Friday, July 17, 1998

 
        Today was a long, lazy day spent at the computer. Bob spent the night out at John's, so I slept in even though I didn't stay up terribly late last night, well, maybe it was 2:00 a.m. . . . I can't remember. Anyway, I slept until about 9:30 when I was woken, as usual, by the telephone. It was someone calling with a free life insurance policy for three months. Not five minutes later, someone else called wanting to send us five years' worth of free magazines. My standard response is, "I'm not interested, thank you," and then I hang up the phone. Sometimes I can still hear their little tinny voice coming out of the receiver. It makes me feel a little bit guilty, but I really don't have any patience for it.

        Bob is upstairs taking a nap. I went up and laid down with him for a few minutes, but then got up to come down and write. He asked me what I was going to write about and I said I didn't know yet, and he said, sleepily, "Well, you can write that you spent the whole day working on the computer, that you didn't leave the house at all, and that it was a nice, quiet day, but that the other day you went out and bought a new little chair to paint, and some flower decals or something, and then do one of your lists: "toothpaste, tooth brush, pain pills, shaving cream, band-aids." And there you go."

        My list for tomorrow is:

        Boring, isn't it?

        There's a new reflection linked from the front page: Summer Vacation. It's not especially "reflective" this time, I don't think. It's just sort of a Thank You to the powers that be for allowing me this summer to play. It's been an incredible tonic for me. I was extremely stressed out when I left my last job, and while it wasn't as apparent to me as it might have been, I was also sort of depressed. Understandable, I suppose, since I was working in a job that I wasn't crazy about, not using any of my creative abilities and just trying to make it through the days. Anyway, these six weeks have been wonderful. And now I'm ready to go back to work. It's been a great vacation. I have one more week left . . .

        This morning I put a picture of Gretchen and Stefani's mom in the Photo Album. I couldn't think what to do with it for a long time, but it finally came to me. It's a cool picture, from 1964:

        I also worked on a music page today, as promised. I got my CD box out of the car and took it upstairs to the office, put a CD in the CD drive, turned up the volume, and started scanning in CD cover art. That was the easy part. The hard part was writing the descriptive text. Like I say on the page, I don't know anything about music, I just know when something moves me. And that feeling is hard to describe. I know what I like, but I don't know how to express it in a way that makes sense to other people, or that conveys what a particular song means to me, how it makes me feel. But the beginning is here: The Music Room.

        This week I've also been working on a tutorial in collaboration with David Knopfler called "HTML for Technophobes." I wasn't going to talk about it yet, because it's just in the very beginning stages, but someone wrote tonight and asked how to get started making a website, and that's the point of the book as we envision it--to write an accessible, easily understood introduction to HTML for people that don't have a technical background or any experience in computer programming, but want to build a website or update one that someone else started for them.

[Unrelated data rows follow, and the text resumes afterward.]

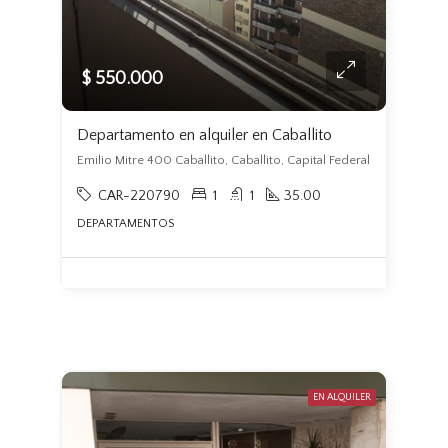
$ 550.000
Departamento en alquiler en Caballito
Emilio Mitre 400 Caballito, Caballito, Capital Federal
CAR-220790
1
1
35.00
DEPARTAMENTOS
EN ALQUILER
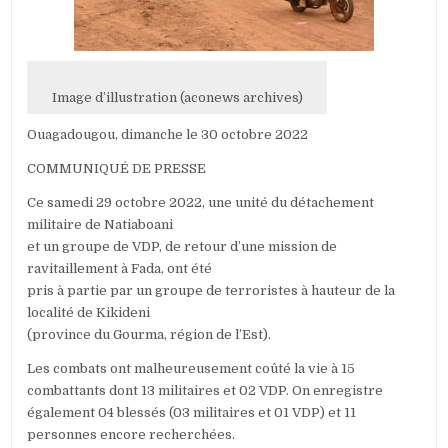
TUÉS
DANS
LA
RÉGION
DE
Image d’illustration (aconews archives)
L’EST
Ouagadougou, dimanche le 30 octobre 2022
COMMUNIQUÉ DE PRESSE
Ce samedi 29 octobre 2022, une unité du détachement
militaire de Natiaboani
et un groupe de VDP, de retour d’une mission de
ravitaillement à Fada, ont été
pris à partie par un groupe de terroristes à hauteur de la
localité de Kikideni
(province du Gourma, région de l’Est).
Les combats ont malheureusement coûté la vie à 15
combattants dont 13 militaires et 02 VDP. On enregistre
également 04 blessés (03 militaires et 01 VDP) et 11
personnes encore recherchées.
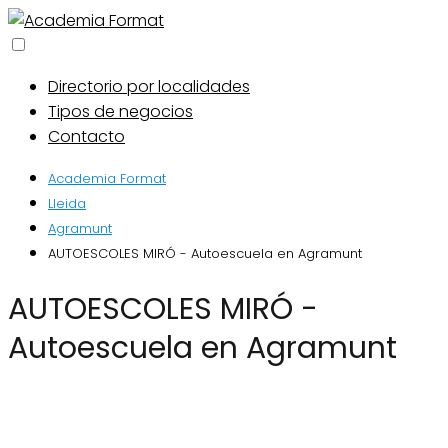
Directorio por localidades
Tipos de negocios
Contacto
Academia Format
Lleida
Agramunt
AUTOESCOLES MIRÓ - Autoescuela en Agramunt
AUTOESCOLES MIRÓ -
Autoescuela en Agramunt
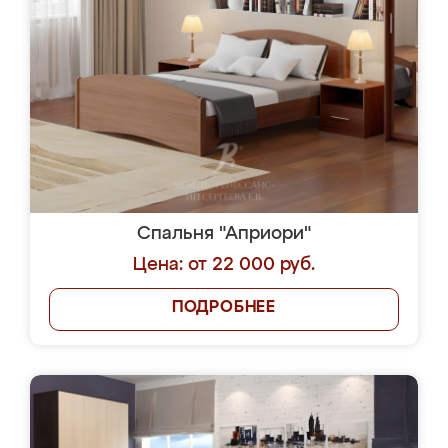
Спальня "Априори"
Цена: от 22 000 руб.
ПОДРОБНЕЕ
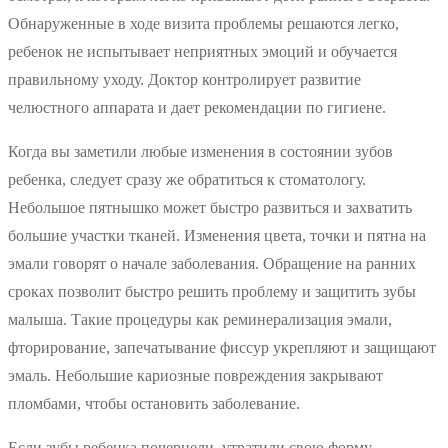
Обнаруженные в ходе визита проблемы решаются легко,
ребенок не испытывает неприятных эмоций и обучается
правильному уходу. Доктор контролирует развитие
челюстного аппарата и дает рекомендации по гигиене.
Когда вы заметили любые изменения в состоянии зубов
ребенка, следует сразу же обратиться к стоматологу.
Небольшое пятнышко может быстро развиться и захватить
большие участки тканей. Изменения цвета, точки и пятна на
эмали говорят о начале заболевания. Обращение на ранних
сроках позволит быстро решить проблему и защитить зубы
малыша. Такие процедуры как реминерализация эмали,
фторирование, запечатывание фиссур укрепляют и защищают
эмаль. Небольшие кариозные повреждения закрывают
пломбами, чтобы остановить заболевание.
Если зубы ребенка почернели, утратили свою форму,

It's fun, and interesting, although I think my next assignment is going to be something boring like forms . . .

        I'm learning things in the process, too. Yesterday I read David's chapter on Javascript and found out that you can put Javascript code in a separate document and call it from an HTML page, thereby keeping the original page less cluttered and making it load faster. I immediately tried it by putting Javascript rollover buttons on all my secondary pages by simply referencing the same Javascript page. Worked like a charm.